Ciudad de México (MiMorelia.com).- Jugó al lado de Hugo Sánchez y defendió los colores de la Selección Mexicana en el Mundial de Futbol de 1986, celebrado en nuestro país. Hoy padece problemas de salud ocasionados por su consumo de cocaína, según reconoció Pablo Larios Iwasaki, uno de los mejores guardametas nacionales en la historia, que concluyó su carrera en 1998.

El propio ex futbolista aceptó lo anterior en entrevista concedida al programa Futbol Club, de Univisión Deportes, realizada el 21 de abril anterior por Rodolfo Landeros y Félix Fernández. Ahí también habló de las situaciones que lo orillaron a consumir drogas.

Vivió momentos difíciles a mediados de los años 2000, por el fallecimiento de su padre y de su pareja, en un lapso de dos meses, así como el de su hijo Pablo Larios Garza, quien a los 19 años de edad perdió la vida en 2008 en el desierto de Estados Unidos, cuando cruzó la frontera mexicana. Fueron “trancazos muy fuertes”, señaló.

Ese mismo año -6 de diciembre de 2008-, Larios Iwasaki recibió un homenaje del club Zacatepec, donde inició su carrera profesional, en partido entre los cañeros y ex seleccionados de 1986 en el Estadio Agustín ‘Coruco’ Díaz. Ya entonces mostraba una infección en su nariz, y enfrentaba dificultades económicas y anímicas por la pérdida de sus seres queridos. En los años posteriores, murieron su madre y una hermana.

Producto de la inhalación de tal alcaloide, sufrió una infección en la nariz y debieron operarlo “como 20” ocasiones, para reconstruir esa parte de su cara, así como el pómulo, paladar y frente, pues también quedaron deformadas.

“Yo tuve una leve incrustación en droga, ¿me entiendes?, de ahí fue donde me cayó el virus. O sea, cuando me retiro, me pasa todo esto y la verdad es bien fuerte, ¿no? Entonces me metí droga –cocaína, preguntó Fernández-, sí. A raíz de eso me cayó una infección”, apuntó e indicó que es la primera vez en admitirlo públicamente.

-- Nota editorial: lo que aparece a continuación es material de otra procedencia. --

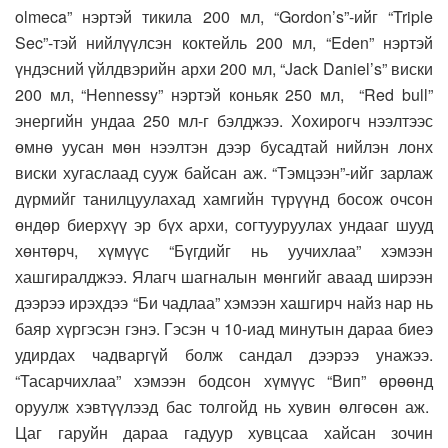
olmeca” нэртэй тикила 200 мл, “Gordon’s”-ийг “Triple
Sec”-тэй нийлүүлсэн коктейль 200 мл, “Eden” нэртэй
үндэсний үйлдвэрийн архи 200 мл, “Jack Daniel’s” виски
200 мл, “Hennessy” нэртэй коньяк 250 мл, “Red bull”
энергийн ундаа 250 мл-г бэлджээ. Хохирогч нээлтээс
өмнө уусан мөн нээлтэн дээр бусадтай нийлэн лонх
виски хугаслаад сууж байсан аж. “Тэмцээн”-ийг зарлаж
дүрмийг танилцуулахад хамгийн түрүүнд босож очсон
өндөр биерхүү эр бүх архи, согтууруулах ундааг шууд
хөнтөрч, хүмүүс “Бүгдийг нь уучихлаа” хэмээн
хашгиралджээ. Ялагч шагналын мөнгийг аваад ширээн
дээрээ ирэхдээ “Би чадлаа” хэмээн хашгирч найз нар нь
баяр хүргэсэн гэнэ. Гэсэн ч 10-иад минутын дараа биеэ
удирдах чадваргүй болж сандал дээрээ унажээ.
“Тасарчихлаа” хэмээн бодсон хүмүүс “Вип” өрөөнд
оруулж хэвтүүлээд бас толгойд нь хувин өлгөсөн аж.
Цаг гаруйн дараа гадуур хувцсаа хайсан зочин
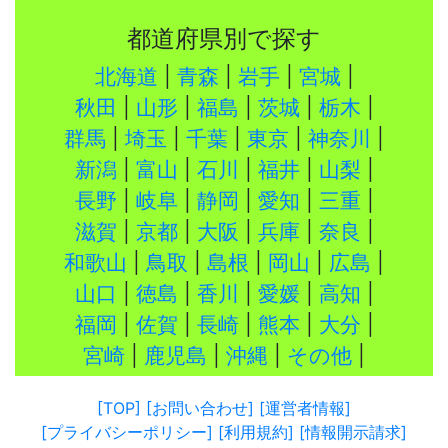
都道府県別で探す
北海道
|
青森
|
岩手
|
宮城
|
秋田
|
山形
|
福島
|
茨城
|
栃木
|
群馬
|
埼玉
|
千葉
|
東京
|
神奈川
|
新潟
|
富山
|
石川
|
福井
|
山梨
|
長野
|
岐阜
|
静岡
|
愛知
|
三重
|
滋賀
|
京都
|
大阪
|
兵庫
|
奈良
|
和歌山
|
鳥取
|
島根
|
岡山
|
広島
|
山口
|
徳島
|
香川
|
愛媛
|
高知
|
福岡
|
佐賀
|
長崎
|
熊本
|
大分
|
宮崎
|
鹿児島
|
沖縄
|
その他
|
[TOP]
[お問い合わせ]
[運営者情報]
[プライバシーポリシー]
[利用規約]
[情報開示請求]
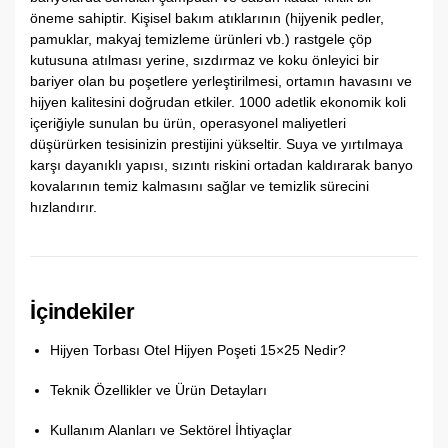
öneme sahiptir. Kişisel bakım atıklarının (hijyenik pedler,
pamuklar, makyaj temizleme ürünleri vb.) rastgele çöp
kutusuna atılması yerine, sızdırmaz ve koku önleyici bir
bariyer olan bu poşetlere yerleştirilmesi, ortamın havasını ve
hijyen kalitesini doğrudan etkiler. 1000 adetlik ekonomik koli
içeriğiyle sunulan bu ürün, operasyonel maliyetleri
düşürürken tesisinizin prestijini yükseltir. Suya ve yırtılmaya
karşı dayanıklı yapısı, sızıntı riskini ortadan kaldırarak banyo
kovalarının temiz kalmasını sağlar ve temizlik sürecini
hızlandırır.
İçindekiler
Hijyen Torbası Otel Hijyen Poşeti 15×25 Nedir?
Teknik Özellikler ve Ürün Detayları
Kullanım Alanları ve Sektörel İhtiyaçlar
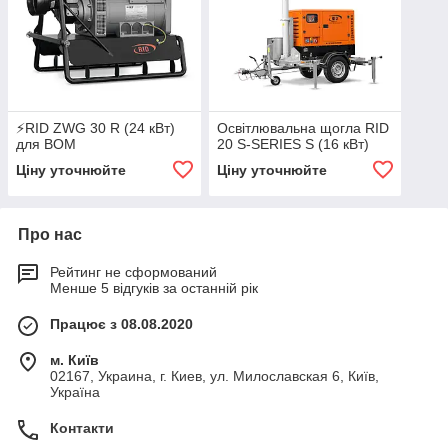
⚡RID ZWG 30 R (24 кВт)
Освітлювальна щогла RID
для ВОМ
20 S-SERIES S (16 кВт)
Ціну уточнюйте
Ціну уточнюйте
Про нас
Рейтинг не сформований
Менше 5 відгуків за останній рік
Працює з 08.08.2020
м. Київ
02167, Украина, г. Киев, ул. Милославская 6, Київ,
Україна
Контакти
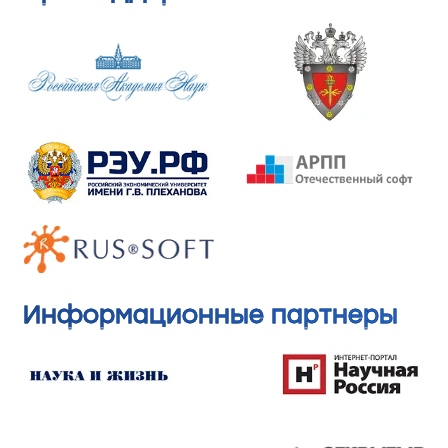
Информационные партнеры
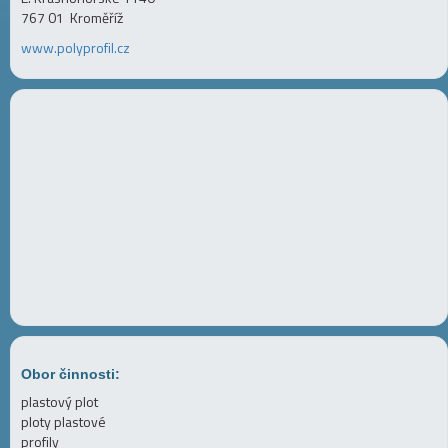
767 01 Kroměříž
www.polyprofil.cz
Obor činnosti:
plastový plot
ploty plastové
profily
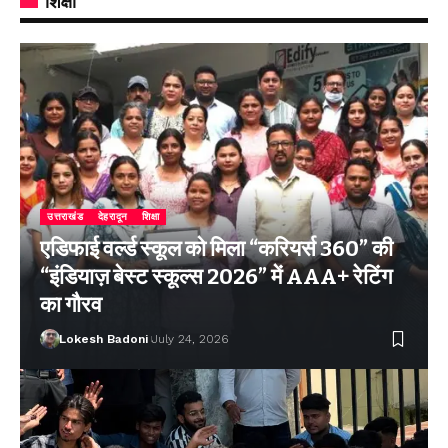
शिक्षा
उत्तराखंड
देहरादून
शिक्षा
एडिफाई वर्ल्ड स्कूल को मिला “करियर्स 360” की
“इंडियाज़ बेस्ट स्कूल्स 2026” में AAA+ रेटिंग
का गौरव
Lokesh Badoni
July 24, 2026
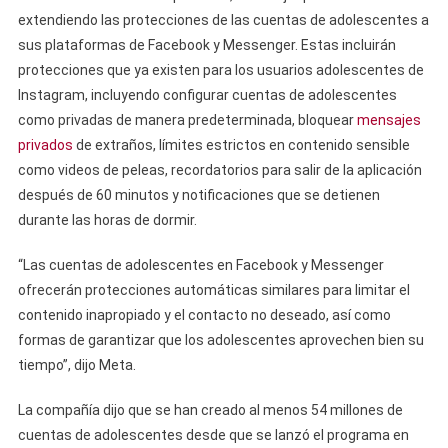
extendiendo las protecciones de las cuentas de adolescentes a
sus plataformas de Facebook y Messenger. Estas incluirán
protecciones que ya existen para los usuarios adolescentes de
Instagram, incluyendo configurar cuentas de adolescentes
como privadas de manera predeterminada, bloquear
mensajes
privados
de extraños, límites estrictos en contenido sensible
como videos de peleas, recordatorios para salir de la aplicación
después de 60 minutos y notificaciones que se detienen
durante las horas de dormir.
“Las cuentas de adolescentes en Facebook y Messenger
ofrecerán protecciones automáticas similares para limitar el
contenido inapropiado y el contacto no deseado, así como
formas de garantizar que los adolescentes aprovechen bien su
tiempo”, dijo Meta.
La compañía dijo que se han creado al menos 54 millones de
cuentas de adolescentes desde que se lanzó el programa en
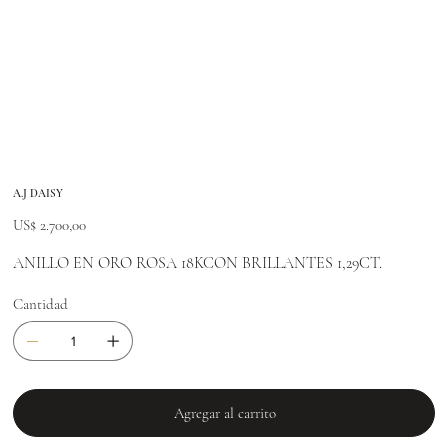
A.J DAISY
Precio
US$ 2.700,00
ANILLO EN ORO ROSA 18KCON BRILLANTES 1,29CT.
Cantidad
Agregar al carrito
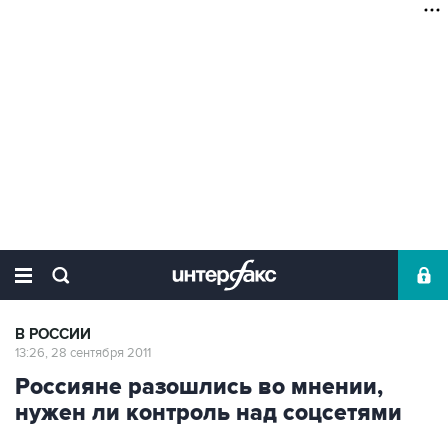
В РОССИИ
13:26, 28 сентября 2011
Россияне разошлись во мнении,
нужен ли контроль над соцсетями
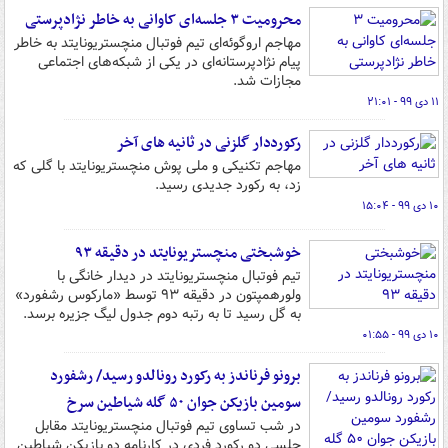
محرومیت ۳ جلسه‌ای کاوانی به خاطر نژادپرستی
مهاجم اروگوئه‌ای تیم فوتبال منچستریونایتد به خاطر
پیام نژادپرستانه‌ای در یکی از شبکه‌های اجتماعی
مجازات شد.
۱۱ دی ۹۹ - ۲۱:۰۱
رکورددار گلزنی در ثانیه های آخر
مهاجم تکنیکی و ملی پوش منچستریونایتد با گلی که
زد، به رکورد جدیدی رسید.
۱۰ دی ۹۹ - ۱۵:۰۴
خوشبختی منچستریونایتد در دقیقه ۹۳
تیم فوتبال منچستریونایتد در دیدار خانگی با
ولورهمپتون در دقیقه ۹۳ توسط «مارکوس رشفورد»
به گل رسید تا به رتبه دوم جدول لیگ جزیره برسد.
۱۰ دی ۹۹ - ۰۱:۵۵
برونو فرناندز به رکورد رونالدو رسید/ رشفورد
سومین بازیکن جوان ۵۰ گله شیاطین سرخ
در شب تساوی تیم فوتبال منچستریونایتد مقابل
چلسی دو رکورد فردی در کارنامه دو بازیکن شیاطین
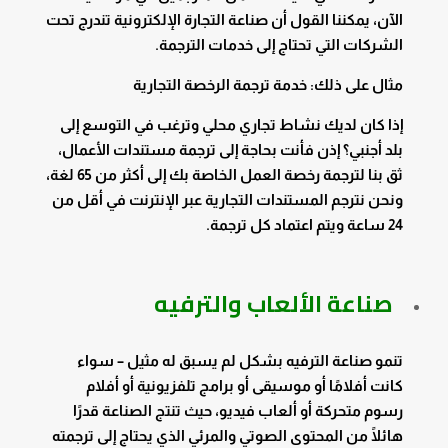
الآن، يمكننا القول أن صناعة التجارة الإلكترونية تندرج تحت
الشركات التي تحتاج إلى خدمات الترجمة.
مثال على ذلك: خدمة ترجمة الرخصة التجارية
إذا كان لديك نشاط تجاري محلي وترغب في التوسع إلى
بلد أجنبي؟ إذن فأنت بحاجة إلى ترجمة مستندات الأعمال،
ثق بنا لترجمة رخصة العمل الخاصة بك إلى أكثر من 65 لغة،
ونحن نترجم المستندات التجارية عبر الإنترنت في أقل من
24 ساعة ويتم اعتماد كل ترجمة.
صناعة الألعاب والترفيه
تنمو صناعة الترفيه بشكل لم يسبق له مثيل – سواء
كانت أفلامًا أو موسيقى أو برامج تلفزيونية أو أفلام
رسوم متحركة أو ألعاب فيديو، حيث تنتج الصناعة قدرًا
هائلًا من المحتوى الصوتي والمرئي الذي يحتاج إلى ترجمته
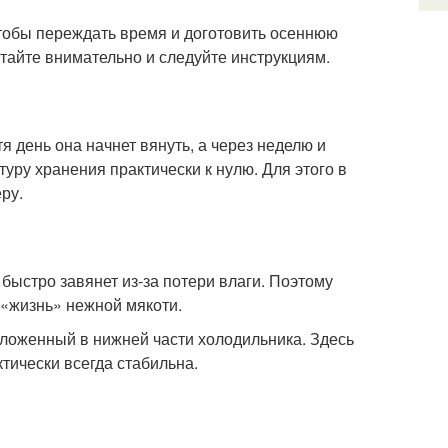
тобы переждать время и доготовить осеннюю
итайте внимательно и следуйте инструкциям.
я день она начнет вянуть, а через неделю и
уру хранения практически к нулю. Для этого в
ру.
быстро завянет из-за потери влаги. Поэтому
 «жизнь» нежной мякоти.
ложенный в нижней части холодильника. Здесь
тически всегда стабильна.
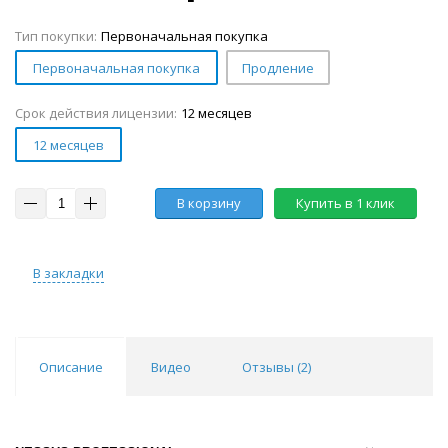
Тип покупки:
Первоначальная покупка
Первоначальная покупка
Продление
Срок действия лицензии:
12 месяцев
12 месяцев
В корзину
Купить в 1 клик
В закладки
Описание
Видео
Отзывы (
2
)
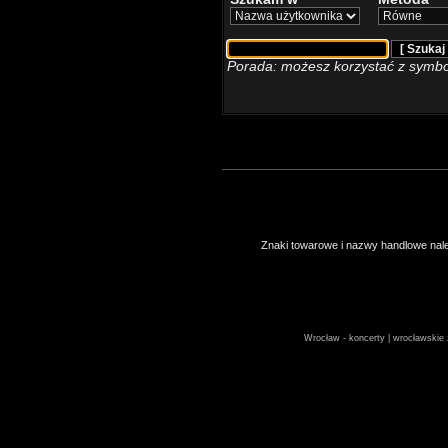
Porada: możesz korzystać z symbo
Znaki towarowe i nazwy handlowe należ
Wrocław - koncerty | wrocławskie z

Sin embargo, dijo que no fue una adicción y la dejó por sí solo a los “tres o cuatro años”. También se arrepintió de consumir droga.

“Por muy deprimido o por muchos problemas que llegues a tener, esa no es una solución, definitivamente no. Porque eso te acarrea más problemas y lo bueno, por ejemplo en mi caso, no me hice adicto a eso”, agregó.

Su familia no se enteró de la drogadicción, pues cuando apareció la infección, habló con su doctor para que se refirieran a ése como a si se tratara de otro problema de salud.

“Ojalá mi experiencia y lo que yo les he contado, les pueda servir a la gente, porque hubo problemas personales y familiares para que yo entrara en eso, siendo un futbolista, un deportista de alto nivel, que podía manejarme en ese nivel, sin meterme nada de sustancias malas. Me manejé durante toda mi carrera profesional y después entré en algo que no es bueno”, sostuvo el ex portero.

Pablo Larios nació el 31 de julio de 1960. Inició en el futbol profesional con Zacatepec en 1980, equipo descendido donde permaneció hasta 1984 y un año antes recibió su primer llamado a la selección mexicana, estando en la Segunda División -junto a Cuauhtémoc Blanco, son los únicos convocados al Tri mayor sin jugar en el máximo circuito-.

Llegó al Cruz Azul en la temporada 1984-85, donde permaneció hasta la campaña 1988-89. En el Mundial México 1986, fue el arquero titular del Tricolor, bajo el mando de Bora Milutinovic. Con Puebla logró el campeonato en su temporada de debut, la 1989-90 y ahí permaneció hasta 1994; luego pasó a Toros Neza, donde se retiró en el torneo Invierno 1998, tras 18 años en el balompié azteca.